## Data to process
══════════

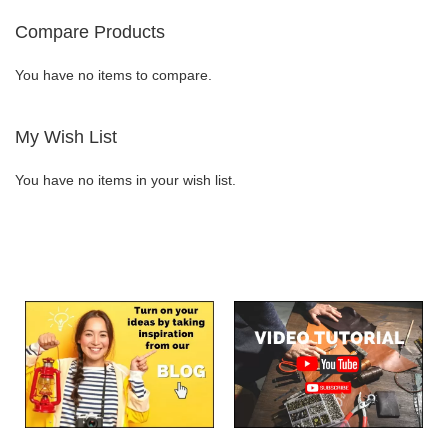
WISH
COMPARE
Compare Products
LIST
You have no items to compare.
My Wish List
You have no items in your wish list.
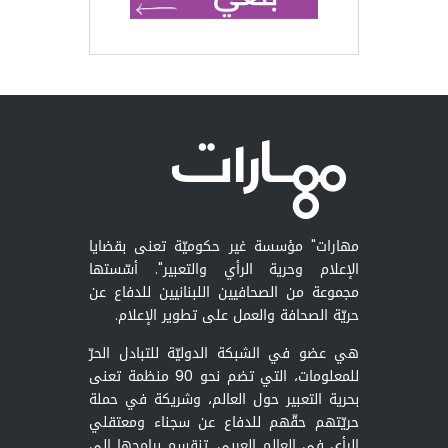
مهارات" مؤسسة غير حكوميّة تعنى بقضايا
الإعلام وحرية الرأي والتعبير". أسّستها
مجموعة من الصحافيين اللبنانيين للدفاع عن
حريّة الصحافة والعمل على تطوير الإعلام.
هي عضو في الشبكة الدوليّة للتبادل الحرّ
للمعلومات، التي تضم نحو 90 منظمة تعنى
بحرية التعبير حول العالم، وشريكة في حملة
حريّتهم حقّهم للدفاع عن سجناء ومعتقلي
الرأي في العالم العربي. تنقسم برامجها إلى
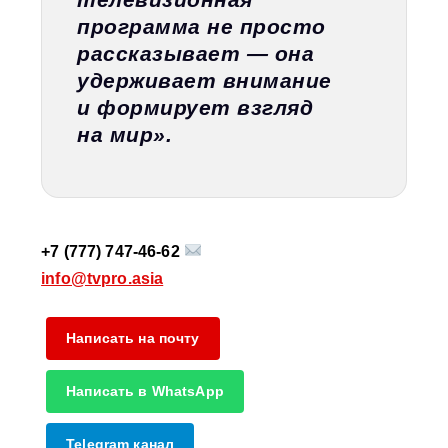
программа не просто
рассказывает — она
удерживает внимание
и формирует взгляд
на мир».
+7 (777) 747‑46‑62
info@tvpro.asia
Написать на почту
Написать в WhatsApp
Telegram канал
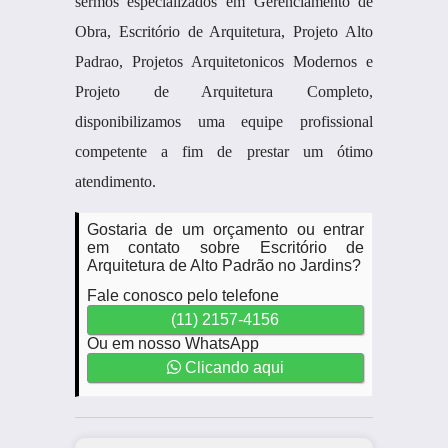
sermos especializados em Gerenciamento de
Obra, Escritório de Arquitetura, Projeto Alto
Padrao, Projetos Arquitetonicos Modernos e
Projeto de Arquitetura Completo,
disponibilizamos uma equipe profissional
competente a fim de prestar um ótimo
atendimento.
Gostaria de um orçamento ou entrar
em contato sobre Escritório de
Arquitetura de Alto Padrão no Jardins?
Fale conosco pelo telefone
(11) 2157-4156
Ou em nosso WhatsApp
Clicando aqui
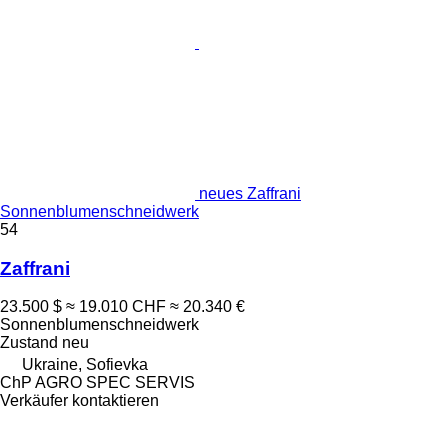
neues Zaffrani
Sonnenblumenschneidwerk
54
Zaffrani
23.500 $
≈ 19.010 CHF
≈ 20.340 €
Sonnenblumenschneidwerk
Zustand
neu
Ukraine, Sofievka
ChP AGRO SPEC SERVIS
Verkäufer kontaktieren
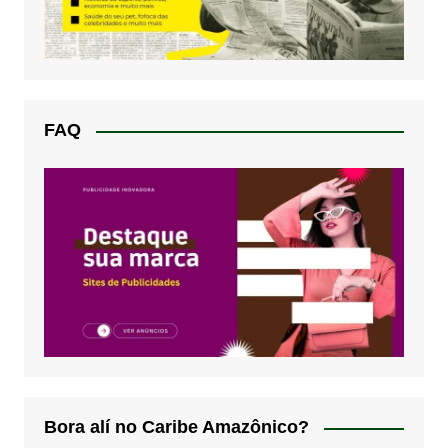
FAQ
Bora alí no Caribe Amazônico?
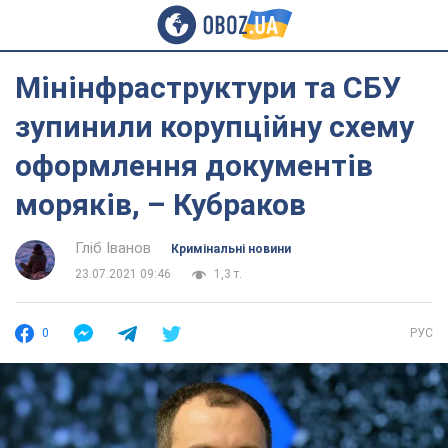
Мінінфраструктури та СБУ
зупинили корупційну схему
оформлення документів
моряків, – Кубраков
Гліб Іванов
Кримінальні новини
23.07.2021 09:46
1,3 т.
0
РУС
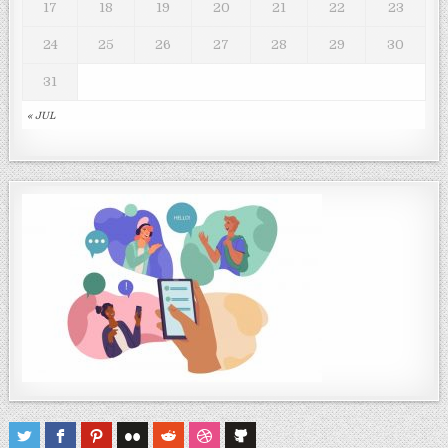
17
18
19
20
21
22
23
24
25
26
27
28
29
30
31
« JUL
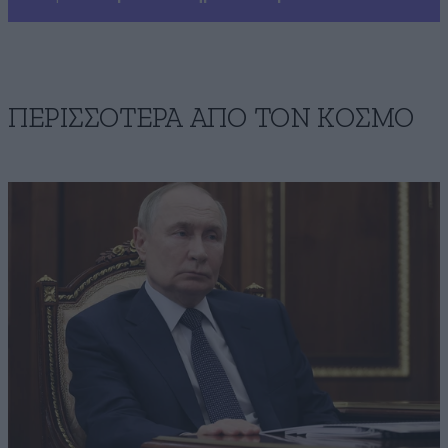
ΠΕΡΙΣΣΟΤΕΡΑ ΑΠΟ ΤΟΝ ΚΟΣΜΟ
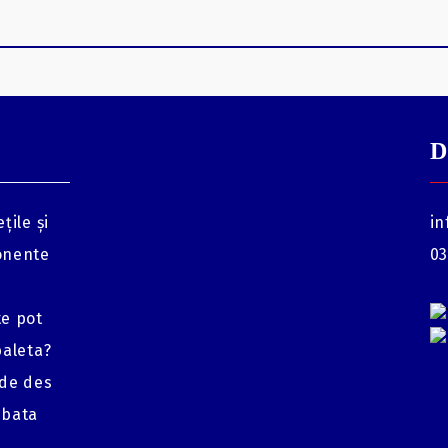
D
țile și
in
onente
03
te pot
baleta?
 de des
mbata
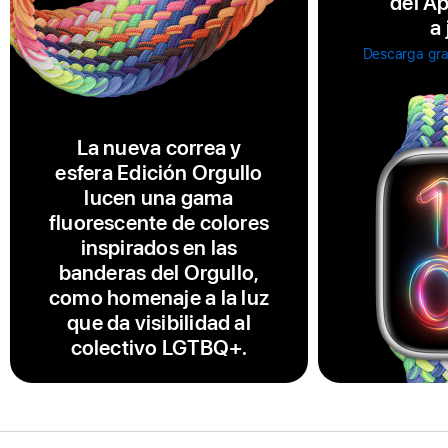
del A
a
Descarga gra
La nueva correa y
esfera Edición Orgullo
lucen una gama
fluorescente de colores
inspirados en las
banderas del Orgullo,
como homenaje a la luz
que da visibilidad al
colectivo LGTBQ+.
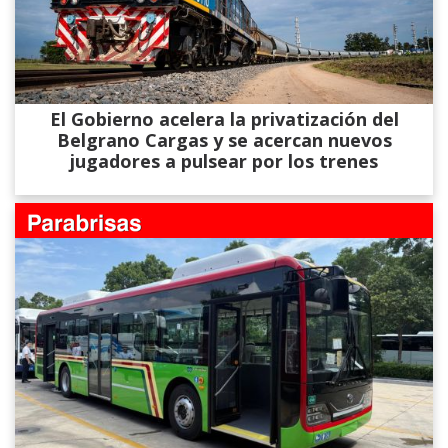
El Gobierno acelera la privatización del
Belgrano Cargas y se acercan nuevos
jugadores a pulsear por los trenes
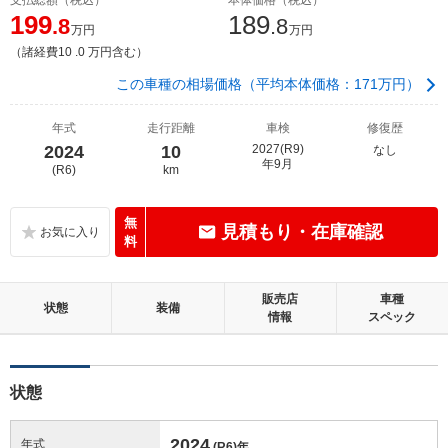
199
189
.8
.8
万円
万円
（諸経費10 .0 万円含む）
この車種の相場価格（平均本体価格：171万円）
年式
走行距離
車検
修復歴
2024
10
2027(R9)
なし
年9月
(R6)
km
無
見積もり・在庫確認
料
販売店
車種
状態
装備
情報
スペック
状態
2024
年式
(R6)
年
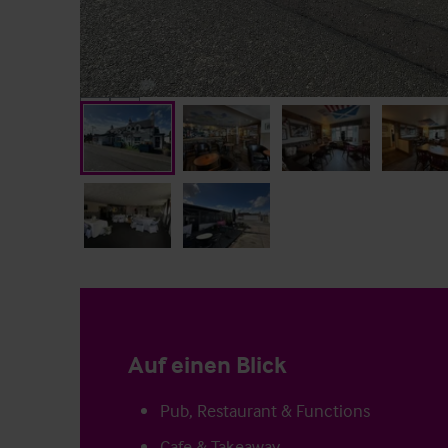
Auf einen Blick
Pub, Restaurant & Functions
Cafe & Takeaway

══════════

## What to produce
Go through the entries above and print each one exactly, minus the pictures.

## Answer for the task
WISH
COMPARE
Compare Products
LIST
You have no items to compare.
My Wish List
You have no items in your wish list.
مهارات" مؤسسة غير حكوميّة تعنى بقضايا
الإعلام وحرية الرأي والتعبير". أسّستها
مجموعة من الصحافيين اللبنانيين للدفاع عن
حريّة الصحافة والعمل على تطوير الإعلام.
هي عضو في الشبكة الدوليّة للتبادل الحرّ
للمعلومات، التي تضم نحو 90 منظمة تعنى
بحرية التعبير حول العالم، وشريكة في حملة
حريّتهم حقّهم للدفاع عن سجناء ومعتقلي
الرأي في العالم العربي. تنقسم برامجها إلى
программа не просто
рассказывает — она
удерживает внимание
и формирует взгляд
на мир».
+7 (777) 747‑46‑62
info@tvpro.asia
Написать на почту
Написать в WhatsApp
Telegram канал
sermos especializados em Gerenciamento de
Obra, Escritório de Arquitetura, Projeto Alto
Padrao, Projetos Arquitetonicos Modernos e
Projeto de Arquitetura Completo,
disponibilizamos uma equipe profissional
competente a fim de prestar um ótimo
atendimento.
Gostaria de um orçamento ou entrar
em contato sobre Escritório de
Arquitetura de Alto Padrão no Jardins?
Fale conosco pelo telefone
(11) 2157-4156
Ou em nosso WhatsApp
Clicando aqui
neues Zaffrani
Sonnenblumenschneidwerk
54
Zaffrani
23.500 $
≈ 19.010 CHF
≈ 20.340 €
Sonnenblumenschneidwerk
Zustand
neu
Ukraine, Sofievka
ChP AGRO SPEC SERVIS
Verkäufer kontaktieren
FAQ
Bora alí no Caribe Amazônico?
Мінінфраструктури та СБУ
зупинили корупційну схему
оформлення документів
моряків, – Кубраков
Гліб Іванов
Кримінальні новини
23.07.2021 09:46
1,3 т.
0
РУС
17
18
19
20
21
22
23
24
25
26
27
28
29
30
31
« JUL
ΠΕΡΙΣΣΟΤΕΡΑ ΑΠΟ ΤΟΝ ΚΟΣΜΟ
D
țile și
in
onente
03
te pot
baleta?
 de des
mbata
del A
a
Descarga gra
La nueva correa y
esfera Edición Orgullo
lucen una gama
fluorescente de colores
inspirados en las
banderas del Orgullo,
como homenaje a la luz
que da visibilidad al
colectivo LGTBQ+.
El Gobierno acelera la privatización del
Belgrano Cargas y se acercan nuevos
jugadores a pulsear por los trenes
199
189
.8
.8
万円
万円
（諸経費10 .0 万円含む）
この車種の相場価格（平均本体価格：171万円）
年式
走行距離
車検
修復歴
2024
10
2027(R9)
なし
年9月
(R6)
km
無
見積もり・在庫確認
料
販売店
車種
状態
装備
情報
スペック
状態
2024
年式
(R6)
年
Auf einen Blick
Pub, Restaurant & Functions
Cafe & Takeaway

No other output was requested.